Review comments for the six-month version, not the day-one version. Day one, the comment is accurate by construction. The reviewer's job is to ask: "If the function shape changes in two refactors, will this comment still be accurate, or will it be silently wrong?" If the answer is "silently wrong," the comment is a liability and should either be removed or rewritten to encode something resilient — an intent, a reason, a constraint — rather than a paraphrase of the current implementation.

These rules are uncomfortable because they ask the reviewer to delete code that someone (or some agent) wrote. The defense is that an empty function is closer to correct than a function with a wrong docstring on it. Silence is better than a confident lie.

Lints, Heuristics, and Team Policy

There is also a tooling layer worth building, even though it is imperfect. The signals that a comment was written by an agent are statistical, not deterministic — uniform grammatical structure, doc-style formatting on small functions, vocabulary that mirrors the function name and parameter names too closely. None of those are dispositive on a single comment, but in aggregate they give you a useful prior.

A lint rule that flags grammatically uniform doc-style comments on functions under N lines is annoying but useful. It surfaces the exact category of comment that is most likely to be paraphrase-rot in disguise. A pre-commit hook that requires a justification when a docstring is added without an accompanying behavior change is heavier-handed but plugs the most common leak. A CI check that re-validates docstrings against function signatures — at least to confirm parameters and return types still line up — catches the most mechanical drift.

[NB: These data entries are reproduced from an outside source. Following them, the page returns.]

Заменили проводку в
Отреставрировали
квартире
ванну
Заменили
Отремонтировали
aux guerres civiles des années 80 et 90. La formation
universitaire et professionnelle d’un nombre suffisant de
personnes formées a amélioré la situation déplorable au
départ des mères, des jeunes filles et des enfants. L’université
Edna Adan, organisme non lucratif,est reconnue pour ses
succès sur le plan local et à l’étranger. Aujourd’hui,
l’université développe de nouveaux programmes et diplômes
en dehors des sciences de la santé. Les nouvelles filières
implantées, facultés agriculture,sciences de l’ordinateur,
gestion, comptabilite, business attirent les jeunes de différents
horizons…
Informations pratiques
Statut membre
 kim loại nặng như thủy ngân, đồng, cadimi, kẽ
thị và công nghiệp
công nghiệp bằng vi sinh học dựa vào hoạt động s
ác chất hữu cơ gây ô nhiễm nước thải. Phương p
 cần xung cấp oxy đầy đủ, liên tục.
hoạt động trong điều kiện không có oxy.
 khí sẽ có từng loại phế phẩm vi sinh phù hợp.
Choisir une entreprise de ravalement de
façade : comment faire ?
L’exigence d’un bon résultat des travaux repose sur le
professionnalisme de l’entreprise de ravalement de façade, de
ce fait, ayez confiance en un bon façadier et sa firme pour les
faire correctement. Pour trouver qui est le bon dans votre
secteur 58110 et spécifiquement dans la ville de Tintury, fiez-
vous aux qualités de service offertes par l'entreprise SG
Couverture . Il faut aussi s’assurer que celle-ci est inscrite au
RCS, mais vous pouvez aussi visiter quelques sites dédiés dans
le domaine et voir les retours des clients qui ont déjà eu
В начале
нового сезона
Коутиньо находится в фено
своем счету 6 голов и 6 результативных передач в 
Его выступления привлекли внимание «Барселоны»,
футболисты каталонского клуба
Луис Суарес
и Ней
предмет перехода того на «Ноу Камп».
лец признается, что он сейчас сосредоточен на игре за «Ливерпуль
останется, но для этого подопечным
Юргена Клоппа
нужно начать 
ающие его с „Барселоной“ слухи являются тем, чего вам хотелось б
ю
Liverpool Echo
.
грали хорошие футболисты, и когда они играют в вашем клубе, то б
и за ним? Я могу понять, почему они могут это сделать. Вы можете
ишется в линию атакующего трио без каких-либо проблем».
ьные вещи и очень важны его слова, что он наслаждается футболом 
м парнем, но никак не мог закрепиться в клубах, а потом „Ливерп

None of these tools catch semantic drift. A comment that says "this function deduplicates by primary key" doesn't lint as wrong when the deduplication logic switches to a hash of the whole row. The only safeguard against semantic drift is a reviewer who reads the comment and the code together and asks whether they say the same thing. Agents can help with that review, but cautiously: an LLM-as-judge that checks "does this comment match this code" inherits the same paraphrase tendencies that produced the comment in the first place, and is more likely to confirm a fluent comment than to flag it.

The team-policy version of this is to make the standard explicit. Comments are reviewed for what they will say in six months, not for what they say today. AI-generated docstrings are deletable by default unless they encode something prose can do that code cannot — usually a why, occasionally a workaround, rarely a why-not. Anything else is paraphrase, and paraphrase is rot waiting to happen.

The Forward Path

The pragmatic position is that AI-generated comments are net-negative by default and net-positive only when they pass an explicit filter. That filter is the same one humans should already be applying to their own comments — does this comment encode information the code cannot — but it is more important now, because the volume has gone up by a factor of five and the fluency has gone up by a factor of ten.

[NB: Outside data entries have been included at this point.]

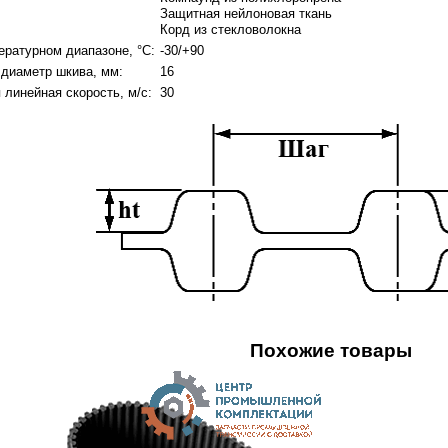
Защитная нейлоновая ткань
Корд из стекловолокна
ературном диапазоне, °C:
-30/+90
диаметр шкива, мм:
16
линейная скорость, м/с:
30
Похожие товары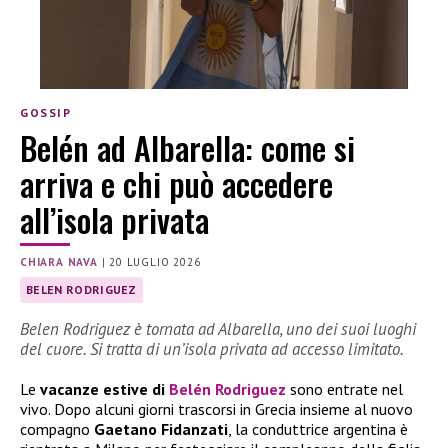
GOSSIP
Belén ad Albarella: come si
arriva e chi può accedere
all’isola privata
CHIARA NAVA
|
20 LUGLIO 2026
BELEN RODRIGUEZ
Belen Rodriguez è tornata ad Albarella, uno dei suoi luoghi
del cuore. Si tratta di un’isola privata ad accesso limitato.
Le
vacanze estive di
Belén Rodriguez
sono entrate nel
vivo. Dopo alcuni giorni trascorsi in Grecia insieme al nuovo
compagno
Gaetano Fidanzati
, la conduttrice argentina è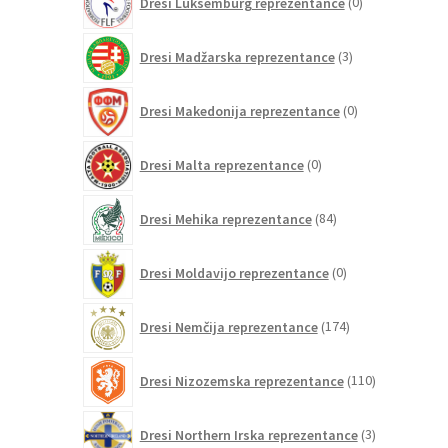
Dresi Luksemburg reprezentance
0
izdelkov
3
Dresi Madžarska reprezentance
3
izdelki
0
Dresi Makedonija reprezentance
0
izdelkov
0
Dresi Malta reprezentance
0
izdelkov
84
Dresi Mehika reprezentance
84
izdelkov
0
Dresi Moldavijo reprezentance
0
izdelkov
174
Dresi Nemčija reprezentance
174
izdelkov
110
Dresi Nizozemska reprezentance
110
izdelkov
3
Dresi Northern Irska reprezentance
3
izdelki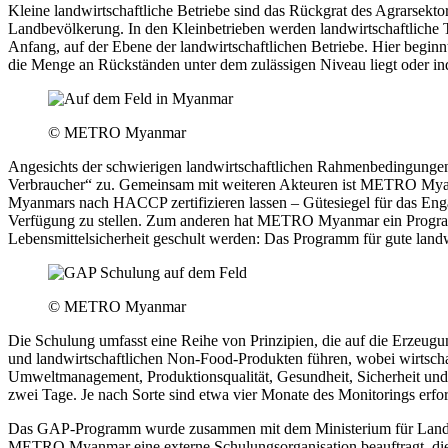
Kleine landwirtschaftliche Betriebe sind das Rückgrat des Agrarsekto
Landbevölkerung. In den Kleinbetrieben werden landwirtschaftliche 
Anfang, auf der Ebene der landwirtschaftlichen Betriebe. Hier beginn
die Menge an Rückständen unter dem zulässigen Niveau liegt oder i
© METRO Myanmar
Angesichts der schwierigen landwirtschaftlichen Rahmenbedingunge
Verbraucher“ zu. Gemeinsam mit weiteren Akteuren ist METRO Myanmar
Myanmars nach HACCP zertifizieren lassen – Gütesiegel für das En
Verfügung zu stellen. Zum anderen hat METRO Myanmar ein Programm
Lebensmittelsicherheit geschult werden: Das Programm für gute land
© METRO Myanmar
Die Schulung umfasst eine Reihe von Prinzipien, die auf die Erzeugu
und landwirtschaftlichen Non-Food-Produkten führen, wobei wirtschaf
Umweltmanagement, Produktionsqualität, Gesundheit, Sicherheit und
zwei Tage. Je nach Sorte sind etwa vier Monate des Monitorings erforde
Das GAP-Programm wurde zusammen mit dem Ministerium für Landwi
METRO Myanmar eine externe Schulungsorganisation beauftragt, die Be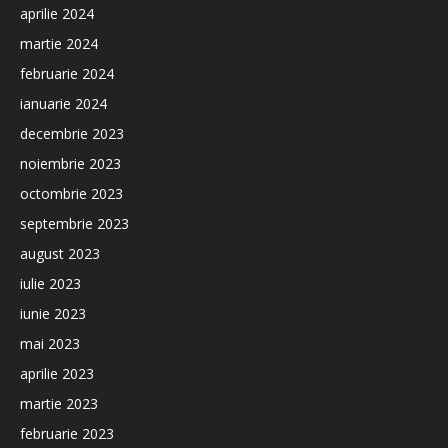
aprilie 2024
martie 2024
februarie 2024
ianuarie 2024
decembrie 2023
noiembrie 2023
octombrie 2023
septembrie 2023
august 2023
iulie 2023
iunie 2023
mai 2023
aprilie 2023
martie 2023
februarie 2023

Codebases that get this right will look slightly under-commented compared to the AI-assisted average. The functions will have signatures, types, and tests doing the work that prose used to attempt. The few comments that survive will encode reasons, constraints, and warnings that a future reader genuinely could not reconstruct from the code. Those comments will be worth reading because they are the ones nobody could be bothered to delete.

Codebases that get this wrong will look immaculately documented and will quietly accumulate a parallel specification, written in English, drifting further from the code with every refactor, gravitationally pulling future edits toward the wrong answer. The bug that finally ships will look like an agent hallucination. It will actually be the agent faithfully executing a spec that the team approved six months earlier without reading carefully. The fix will not be a better model. The fix will be a delete key, used earlier and more often.